Skip to main content

Lesson 4: Charades

The next clue device we're going to cover is the charade clue. What on earth?!, you ask, and with good cause! Well, you know the parlour game of charades (not that we actually play them any more!)? People guess the name of a book, or a movie, or whatever, and you act out the name in pieces, possibly syllable by syllable, or word by word? Well, these cryptic clues are sort of the same, in that you string together the components of the clue, one after the other, in order.

So, for example, the word WHEEL could be clued as W + HEEL. That's a charade, one bit after the other, in order. A few more examples: SLIGHT = S + LIGHT, MANDRAKE = MAN + DRAKE, and GOSLING = GO + SLING.
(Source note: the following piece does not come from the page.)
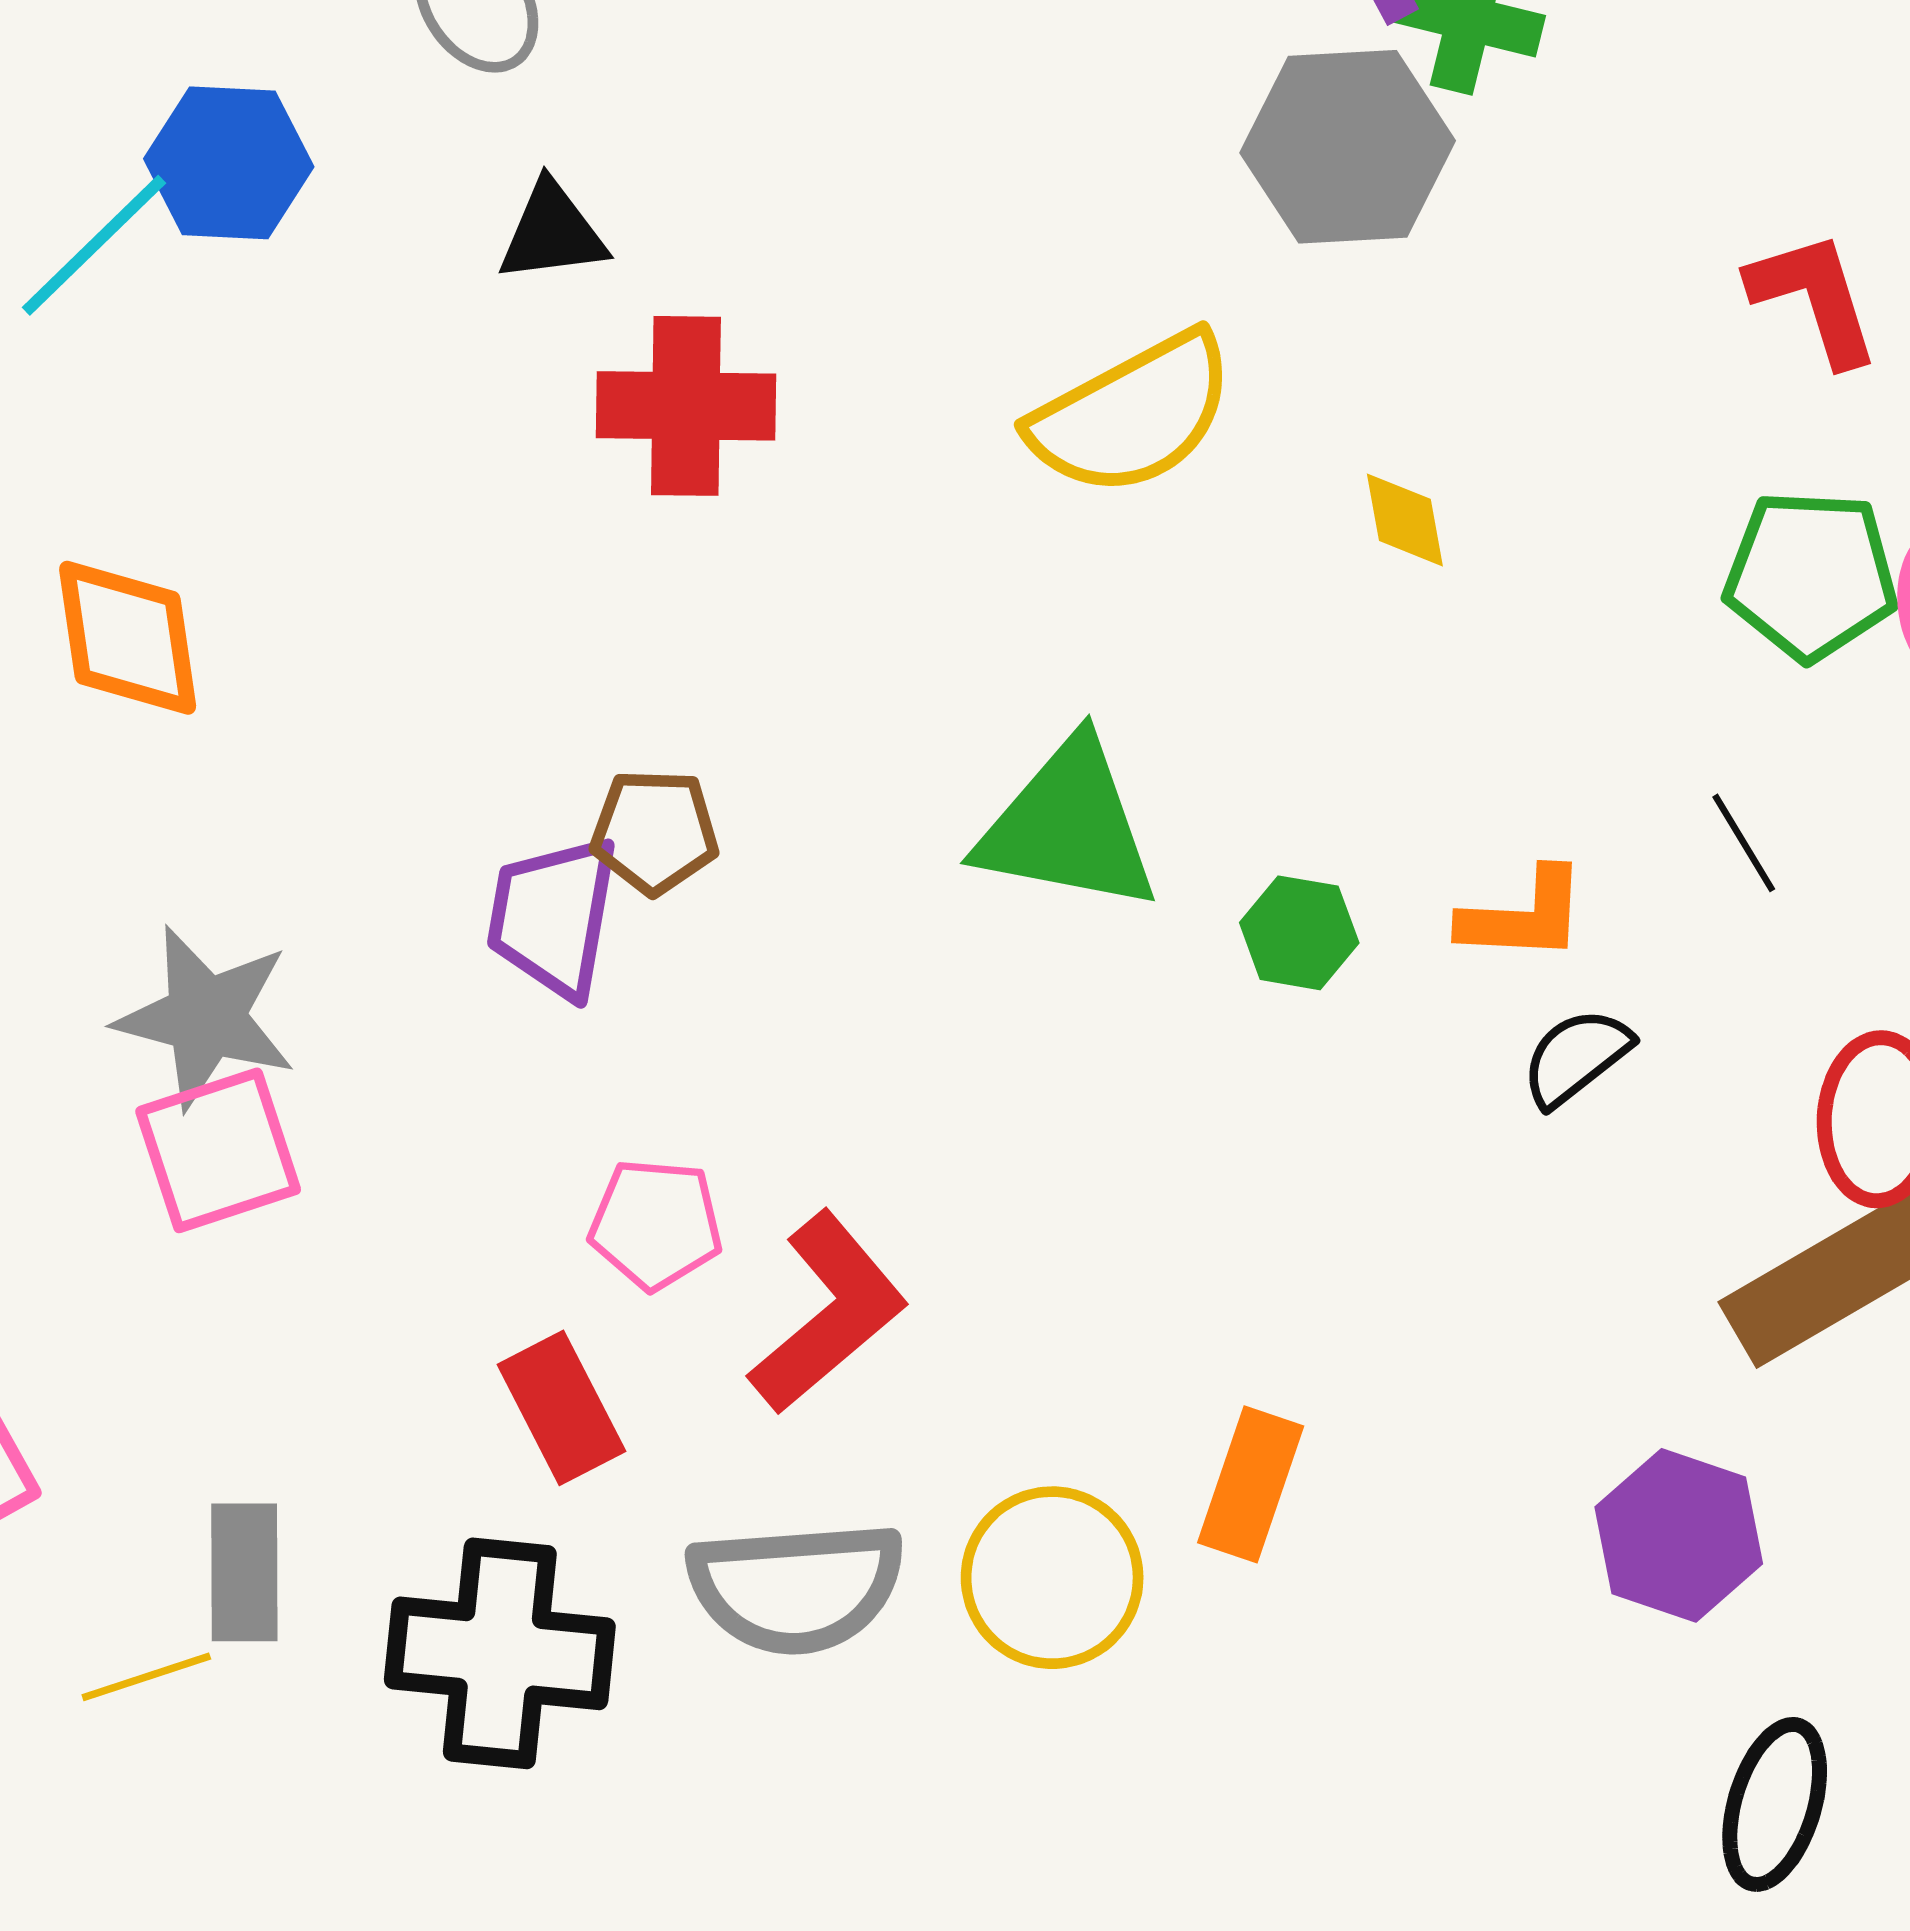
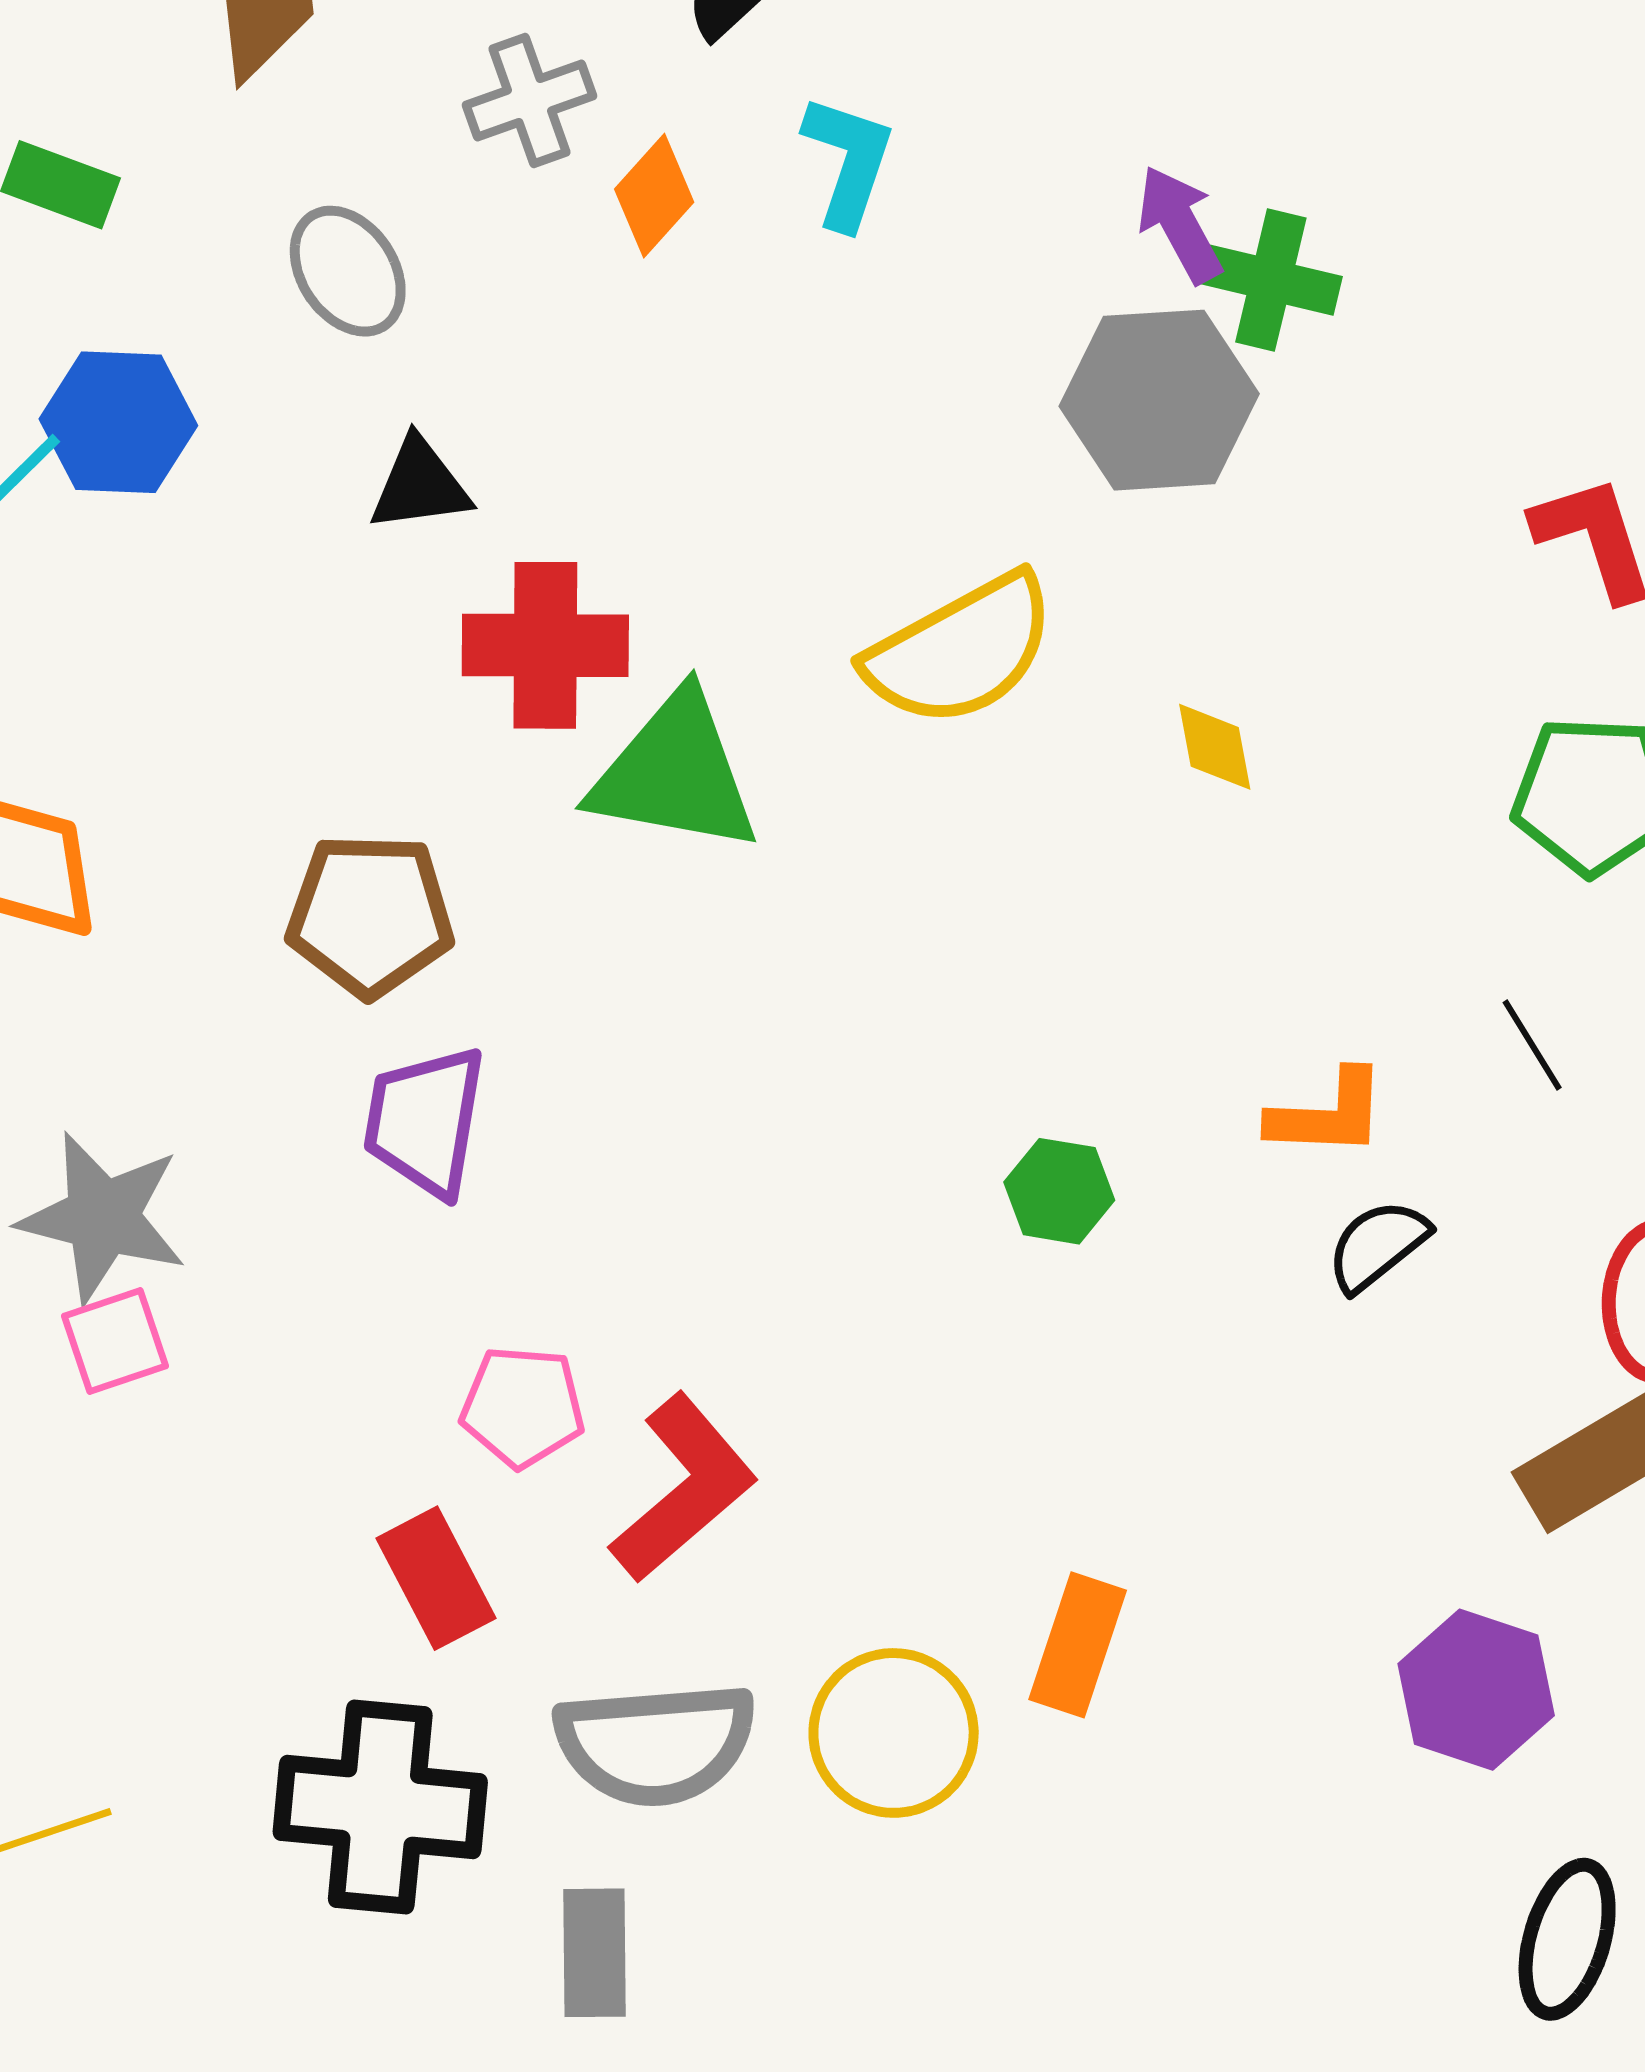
green triangle: (1068, 826) -> (675, 773), moved
brown pentagon: (655, 832) -> (370, 915), moved, size x1.4
green hexagon: (1299, 933) -> (1059, 1191), moved
pink square: (218, 1150) -> (115, 1341), size x0.7
gray rectangle: (244, 1572) -> (594, 1953), moved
This is a very common cryptic device, and you will come across charade clues in every cryptic crossword. s you can see, it's quite common to need to clue a single letter (such as the W in W+HEEL), so abbreviations are widely used in charade clues. Charades can also be used in conjunction with other devices (like anagrams or reversals).

These clues don't need indicator words, it's just assumed that as one part follows the next, you don't need any further instructions. Occasionally a linking word could be used, such as with, and, before, next to, on, over, takes, or with.
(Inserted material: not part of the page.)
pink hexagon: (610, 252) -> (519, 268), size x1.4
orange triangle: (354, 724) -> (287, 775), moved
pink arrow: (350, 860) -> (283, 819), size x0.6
So, what does an actual charade clue look like? I'll write you one for the SLIGHT example above.

Petite soprano gets a lamp (6)

Petite is the definition. Soprano leads to the abbreviation S, and it gets, or is added to, another word for a lamp (LIGHT). That wasn't too bad, was it?

Here's another example:

Little river's carbon stink (5)

Carbon leads to the abbreviation C (remember your periodic table!). Add on a synonym for stink (REEK) = C + REEK, which is another word for little river! As you can see, this clue doesn't have any indicator words, or linking words, it's just one piece after the other, and a definition.

The apostrophe s on river isn't showing possession (something belonging to the river), but in fact is a contraction of is, in effect saying: another word for river is carbon + stink. This usage is very common in cryptics!
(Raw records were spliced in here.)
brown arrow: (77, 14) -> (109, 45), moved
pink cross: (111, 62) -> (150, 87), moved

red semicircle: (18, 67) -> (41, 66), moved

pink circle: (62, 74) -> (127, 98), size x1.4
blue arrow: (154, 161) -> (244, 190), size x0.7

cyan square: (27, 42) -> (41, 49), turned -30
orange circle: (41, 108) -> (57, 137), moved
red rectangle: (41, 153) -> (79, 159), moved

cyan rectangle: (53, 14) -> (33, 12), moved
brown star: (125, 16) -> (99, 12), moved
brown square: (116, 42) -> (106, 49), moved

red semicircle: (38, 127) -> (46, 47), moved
Now it's your turn to have a go. Here are 5 charade clues to practise on:

1. Daughter gets liquor tap (4)


2. Mass is point one after seven (6)


3.  Composer's cut off at home


4. Strong dislike to a variation (8)


5. South-easten remedy is stable (6)

If you want to get some hints and explanation, scroll past Petal, very dashing in her top hat ... and the answers are at the end of this post.


Explanations

1. Daughter gets liquor tap (4)
Daughter often leads to the abbreviation D (as used in family trees and suchlike). So D gets liquor ... we know the answer is 4 letters long, so we're looking for a 3 letter name of some sort of liquor. How about RUM? Tap is the definition, and is defining a verb, not a noun.

2. Mass is point one after seven (6)
Mass is the definition in this clue. That means that point one after seven is the wordplay. Is is a linking word. Point is often used to mean the compass points, so N, S, E or W are our options here. One after seven is a rather wordy way of defining a number, EIGHT, wouldn't you say? I'm sure you can figure it out from here!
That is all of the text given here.